Metalworking: Slitting Saw Arbor



Okay, so this is not an electronics project, but it is my blog, and lately I've been spending my hobby time doing metalworking projects at Xerocraft, Tucson's local Hackerspace.

We have a old Logan Lathe and a generic chinese Mill Drill that I've been using primarily to make tooling for the lathe and mill.

Its been a lot of fun reviving the love of machining that I learned from my middle school (called Jr High back then) metal shop class.

This project was to build a bushings that allow our R8 shell mill holder to be used for 1" arbor hole slitting saws (like the one on the picture above), or other side milling cutters.








There were two parts needed to use the arbor for slitting saws.  Both started as a 1-5/8" diameter 1117 free machining steel rod.

The main bushing started as a solid piece of steel.  I mounted it in the three jaw chuck on the lathe and faced both sides square and flat.



Next I center drilled it and drilled progressively large holes through the center in 1/8 increments starting with 1/4" and ending with this 7/8" reduced shank (aka Silver and Deming) bit.



Next I set up a boring tool in the boring bar toolholder I made on the mill, and bored the remaining 1/8" to get the hole to fit the tool with a very close fit.  I did this by first boring to .995", then test-fit and bored a few mils more until I got the desired fit.



The next step was to coat it with blue dye and mark it for milling.  I carefully mounted it in the vice properly aligned so I could mill it directly down the center line for the alignment slots that keep it from turning on the arbor under the milling forces.  This required some careful setup, but was a it easy milling operation.  I actually broke a endmill while milling this.  The slotting operation in steel makes for a much heavier chipload that could not effectively clear out of slot.  If you look closely at the picture above, you can see the very fine chips caused by the cutter cutting its own chips over and over instead of clearing them out of the slot.

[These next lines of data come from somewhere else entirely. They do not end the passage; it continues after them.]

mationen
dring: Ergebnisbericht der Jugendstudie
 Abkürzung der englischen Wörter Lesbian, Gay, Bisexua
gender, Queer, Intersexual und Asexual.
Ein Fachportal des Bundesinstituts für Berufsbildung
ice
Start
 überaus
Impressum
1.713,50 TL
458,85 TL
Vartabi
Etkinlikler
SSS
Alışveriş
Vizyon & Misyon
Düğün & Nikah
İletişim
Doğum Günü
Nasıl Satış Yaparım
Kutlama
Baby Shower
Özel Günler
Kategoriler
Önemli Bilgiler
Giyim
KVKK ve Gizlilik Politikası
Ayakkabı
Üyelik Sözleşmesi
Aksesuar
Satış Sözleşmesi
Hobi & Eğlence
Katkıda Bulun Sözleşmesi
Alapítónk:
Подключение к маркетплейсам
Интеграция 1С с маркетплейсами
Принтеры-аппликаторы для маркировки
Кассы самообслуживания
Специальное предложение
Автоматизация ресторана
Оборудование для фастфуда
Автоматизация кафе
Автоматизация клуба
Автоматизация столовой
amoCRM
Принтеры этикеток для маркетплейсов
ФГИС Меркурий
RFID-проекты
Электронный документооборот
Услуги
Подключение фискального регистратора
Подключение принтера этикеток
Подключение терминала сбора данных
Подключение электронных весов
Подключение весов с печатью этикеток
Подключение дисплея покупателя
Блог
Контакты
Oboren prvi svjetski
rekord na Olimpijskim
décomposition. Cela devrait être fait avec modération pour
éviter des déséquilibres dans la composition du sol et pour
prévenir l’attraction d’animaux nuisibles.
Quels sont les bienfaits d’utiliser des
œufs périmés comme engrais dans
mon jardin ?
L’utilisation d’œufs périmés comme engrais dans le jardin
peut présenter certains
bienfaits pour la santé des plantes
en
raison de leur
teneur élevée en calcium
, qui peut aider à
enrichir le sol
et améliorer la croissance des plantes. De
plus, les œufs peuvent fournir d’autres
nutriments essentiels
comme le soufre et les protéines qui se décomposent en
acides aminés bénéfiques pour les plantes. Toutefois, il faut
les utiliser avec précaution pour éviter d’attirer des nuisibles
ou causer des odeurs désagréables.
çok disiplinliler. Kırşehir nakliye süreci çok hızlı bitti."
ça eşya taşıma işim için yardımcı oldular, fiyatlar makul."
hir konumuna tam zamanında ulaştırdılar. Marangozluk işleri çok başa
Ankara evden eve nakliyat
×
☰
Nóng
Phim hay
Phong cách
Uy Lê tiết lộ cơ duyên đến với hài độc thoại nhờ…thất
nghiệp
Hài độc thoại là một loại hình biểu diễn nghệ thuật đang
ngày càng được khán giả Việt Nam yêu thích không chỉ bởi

I cut the slot a bit too deep and used the lathe to adjust the depth of the slot by facing off the excess material.  Next I turned it around and faced the other size to get the length exactly right.  That finished the first piece.



The second piece was done entirely on the lathe.  First I mounted a small piece of the same 1-5/8" rod in the three jaw chuck and faced one side flat and square.   I drilled a clearance hole for a 3/8" drill.  Again with the same facing tool, I faced out a notch so the part fit perfectly into the top of the bushing.



Next I flipped the piece around and used a different tool to face out an indentation starting at the center hole to fit perfectly over the top of the arbor.

The two pieces fit together in two different ways depending on the width of the slitting or slotting saw used.  If a thin slitting saw such as the one in the picture below is used, the concave side is used so the saw is held tightly on the arbor.  If a thicker saw is used, the convex side is used to give support of the top on the bottom from the arbor, and on top from the machined piece.

The whole part goes together as shown below.